As the days counted down to its return, with building intensity, I was assaulted with everything Glee related (including my favorite video where they subtitled the guy who is speaking english) on the various social networks. Even after blocking the status updates of several abusers, I still watched. And honestly I hoped that I would hate it. Just a little.
But I didn’t. I couldn’t.
“Showmance” delivered just what I wanted. Will’s wife and her hysterical pregnancy, the “Push-It” performance, cheerleader infiltration, Keith talking about dating. Each person revealed their flaws and each of them are out to get what they want. Some are just more vocal about it.

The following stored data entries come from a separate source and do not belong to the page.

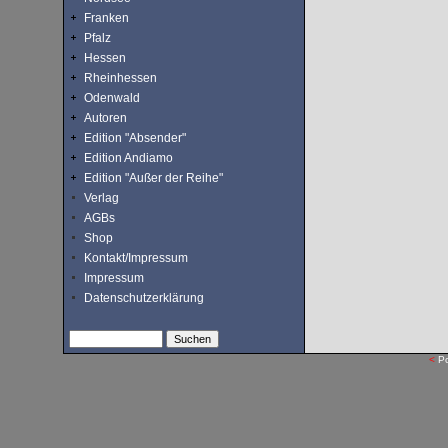
Franken
Pfalz
Hessen
Rheinhessen
Odenwald
Autoren
Edition "Absender"
Edition Andiamo
Edition "Außer der Reihe"
Verlag
AGBs
Shop
Kontakt/Impressum
Impressum
Datenschutzerklärung
<
P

Even though in appearance, the show maintains a quality gloss, the things the characters say on the sly. It took a second viewing (that’s right, second viewing) for me to catch this:
[Emma walks into the bathroom. Gagging sounds.]
Emma: Rachel? Did you just throw up?
Rachel: [quickly, defensively] No.
Emma: You missed the toilet.
Rachel: The girl who was throwing up before me left that. I tried but I guess I just don’t have a gag-reflex.
Emma: One day when you’re older, that will turn out to be a gift. Let’s have a little chat, okay?
I was glad to see they addressed the Will/Emma tension early. I was afraid she would spend the first season wishing and wanting Will quietly from a distance. Instead, Emma tackles the issue head on.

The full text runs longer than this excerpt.